• [DATA TO EXAMINE]
- Opening Delimiter -
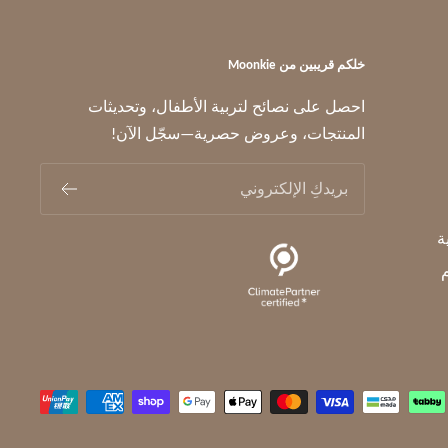
خلكم قريبين من Moonkie
احصل على نصائح لتربية الأطفال، وتحديثات
المنتجات، وعروض حصرية—سجّل الآن!
بريدكِ الإلكتروني
ة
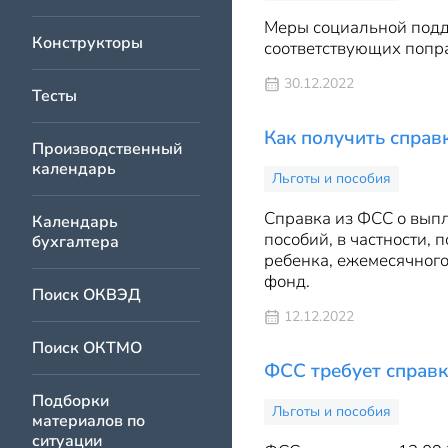
Меры социальной подд
Конструкторы
соответствующих попра
30.12.2022
Тесты
Как получить справ
Производственный
календарь
Льготы и пособия
Справка из ФСС о вып
Календарь
пособий, в частности,
бухгалтера
ребенка, ежемесячного
фонд.
Поиск ОКВЭД
12.12.2022
Поиск ОКТМО
ФСС требует справки
Подборки
Льготы и пособия
материалов по
ситуации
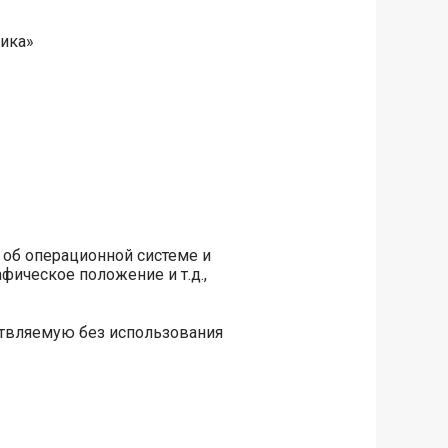
ика»
:
 об операционной системе и
афическое положение и т.д.,
ствляемую без использования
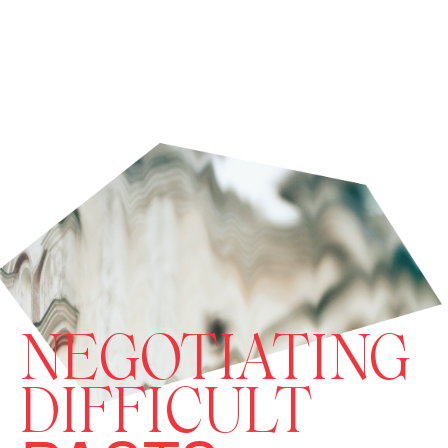
NEGOTIATING
DIFFICULT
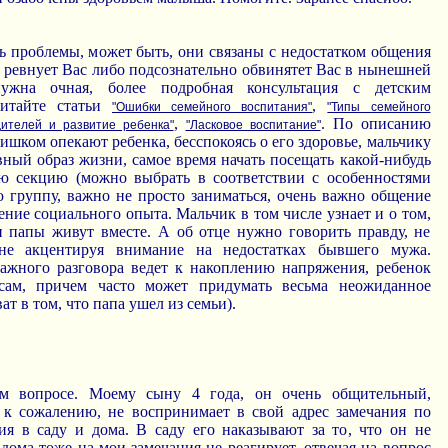
ь проблемы, может быть, они связаны с недостатком общения
н ревнует Вас либо подсознательно обвинятет Вас в нынешней
нужна очная, более подробная консультация с детским
читайте статьи
,
"Ошибки семейного воспитания"
"Типы семейного
,
. По описанию
дителей и развитие ребенка"
"Ласковое воспитание"
лишком опекают ребенка, бесспокоясь о его здоровье, мальчику
ный образ жизни, самое время начать посещать какой-нибудь
ю секцию (можно выбрать в соответствии с особенностями
ю группу, важно не просто заниматься, очень важно общение
ение социального опыта. Мальчик в том числе узнает и о том,
и папы живут вместе. А об отце нужно говорить правду, не
не акцентируя внимание на недостатках бывшего мужа.
ажного разговора ведет к накоплению напряжения, ребенок
сам, причем часто может придумать весьма неожиданное
ат в том, что папа ушел из семьи).
м вопросе. Моему сыну 4 года, он очень общительный,
, к сожалению, не воспринимает в свой адрес замечания по
ия в саду и дома. В саду его наказывают за то, что он не
 дома тоже на мои замечания не реагирует, отвечая на вопрос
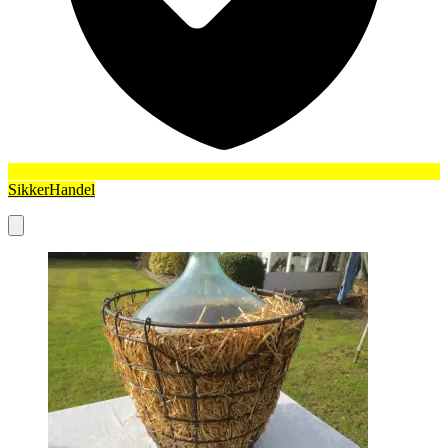
SikkerHandel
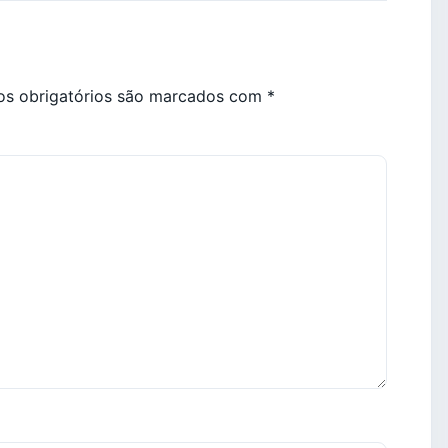
s obrigatórios são marcados com
*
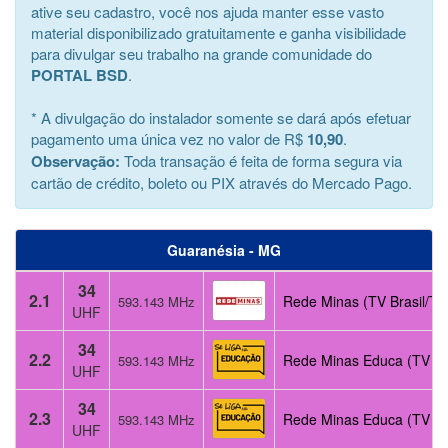
ative seu cadastro, você nos ajuda manter esse vasto
material disponibilizado gratuitamente e ganha visibilidade
para divulgar seu trabalho na grande comunidade do
PORTAL BSD
.
* A divulgação do instalador somente se dará após efetuar
pagamento uma única vez no valor de R$
10,90
.
Observação:
Toda transação é feita de forma segura via
cartão de crédito, boleto ou PIX através do Mercado Pago.
Guaranésia - MG
34
2.1
Rede Minas (TV Brasil/TV
593.143 MHz
UHF
34
2.2
Rede Minas Educa (TV Pú
593.143 MHz
UHF
34
2.3
Rede Minas Educa (TV Pú
593.143 MHz
UHF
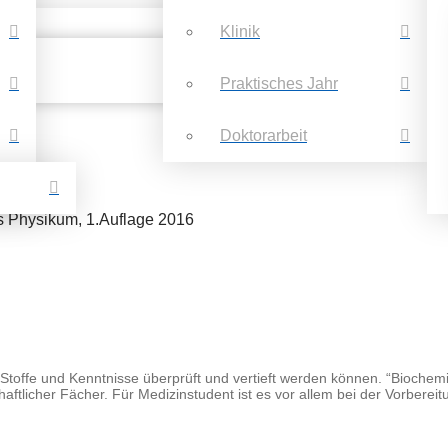
Klinik
Praktisches Jahr
Doktorarbeit
as Physikum, 1.Auflage 2016
toffe und Kenntnisse überprüft und vertieft werden können. “Biochemie
ftlicher Fächer. Für Medizinstudent ist es vor allem bei der Vorbereit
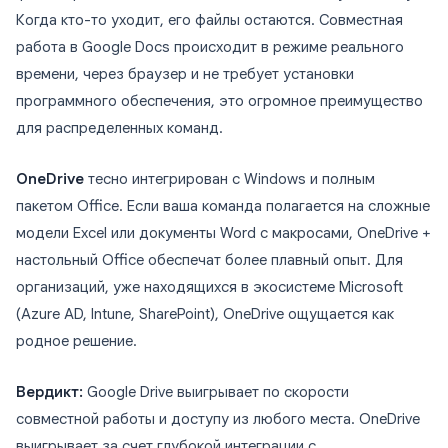
Когда кто-то уходит, его файлы остаются. Совместная
работа в Google Docs происходит в режиме реального
времени, через браузер и не требует установки
программного обеспечения, это огромное преимущество
для распределенных команд.
OneDrive
тесно интегрирован с Windows и полным
пакетом Office. Если ваша команда полагается на сложные
модели Excel или документы Word с макросами, OneDrive +
настольный Office обеспечат более плавный опыт. Для
организаций, уже находящихся в экосистеме Microsoft
(Azure AD, Intune, SharePoint), OneDrive ощущается как
родное решение.
Вердикт:
Google Drive выигрывает по скорости
совместной работы и доступу из любого места. OneDrive
выигрывает за счет глубокой интеграции с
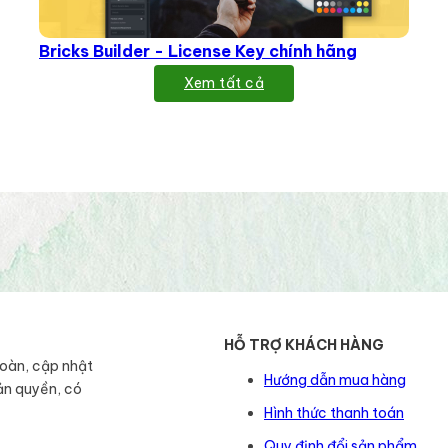
Bricks Builder - License Key chính hãng
Xem tất cả
HỖ TRỢ KHÁCH HÀNG
toàn, cập nhật
Hướng dẫn mua hàng
ản quyền, có
Hình thức thanh toán
Quy định đổi sản phẩm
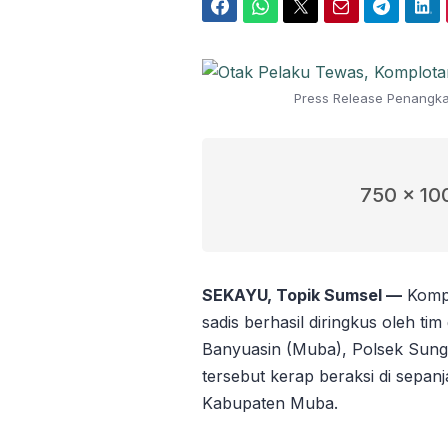
Facebook
WhatsApp
Twitter
Email
Telegram
LinkedIn
Press Release Penangka
750 x 10
SEKAYU, Topik Sumsel —
Kompl
sadis berhasil diringkus oleh ti
Banyuasin (Muba), Polsek Sunga
tersebut kerap beraksi di sepanj
Kabupaten Muba.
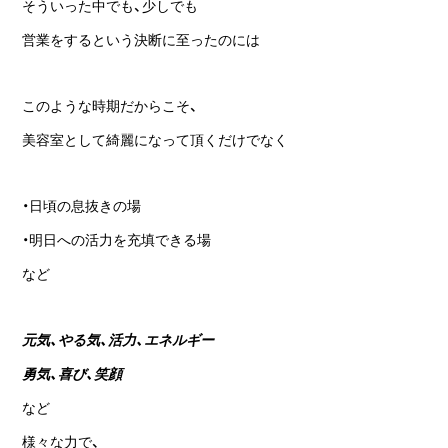
そういった中でも、少しでも
営業をするという決断に至ったのには
このような時期だからこそ、
美容室として綺麗になって頂くだけでなく
・日頃の息抜きの場
・明日への活力を充填できる場
など
元気、やる気、活力、エネルギー
勇気、喜び、笑顔
など
様々な力で、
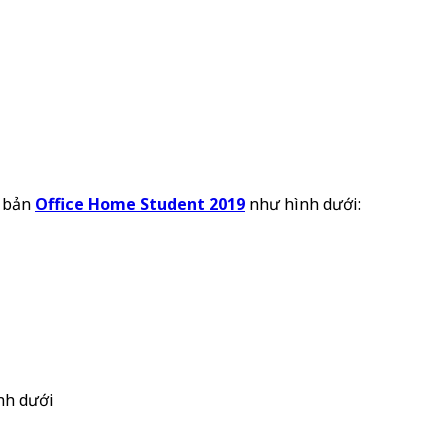
à bản
Office Home Student 2019
như hình dưới:
ình dưới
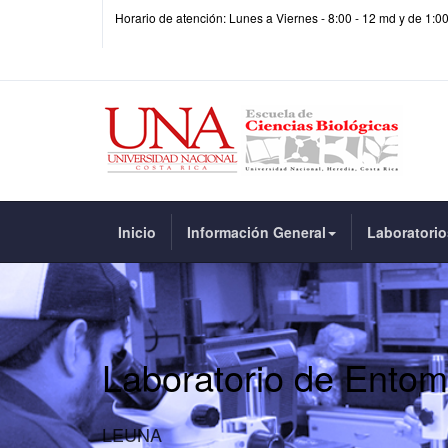
Horario de atención: Lunes a Viernes - 8:00 - 12 md y de 1:0
Inicio
Información General
Laboratorio
Laboratorio de Entom
LEUNA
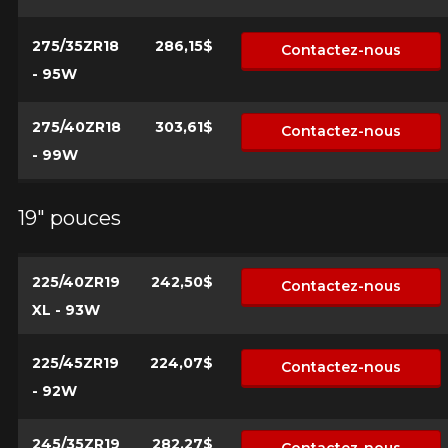
275/35ZR18
286,15$
Contactez-nous
- 95W
275/40ZR18
303,61$
Contactez-nous
- 99W
19" pouces
225/40ZR19
242,50$
Contactez-nous
XL - 93W
225/45ZR19
224,07$
Contactez-nous
- 92W
245/35ZR19
282,27$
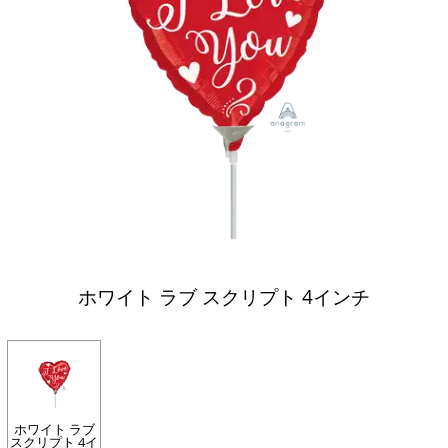
ホワイト ラブ スクリプト 4インチ
ホワイト ラブ
スクリプト 4イ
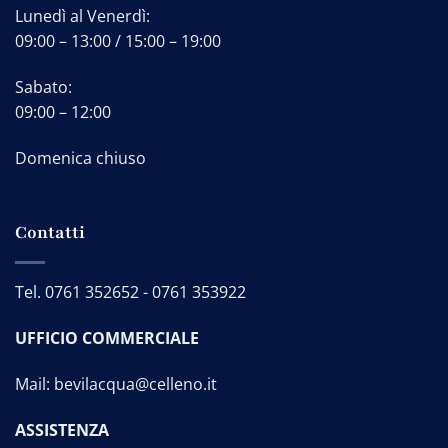
Lunedì al Venerdì:
09:00 – 13:00 / 15:00 – 19:00
Sabato:
09:00 – 12:00
Domenica chiuso
Contatti
Tel.
0761 352652
-
0761 353922
UFFICIO COMMERCIALE
Mail:
bevilacqua@celleno.it
ASSISTENZA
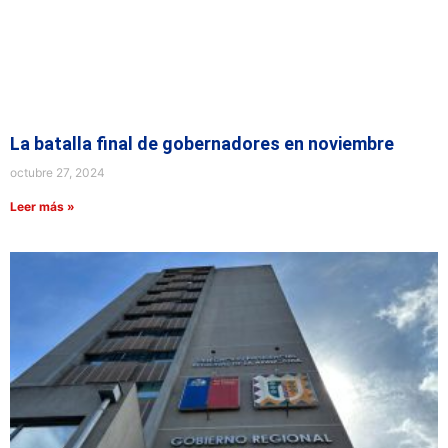
La batalla final de gobernadores en noviembre
octubre 27, 2024
Leer más »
- Closing Delimiter -
Working through the records, copy each line in which the word "ребенка" appears.

ребенка, ежемесячного
дителей и развитие ребенка"
лишком опекают ребенка, бесспокоясь о его здоровье, мальчику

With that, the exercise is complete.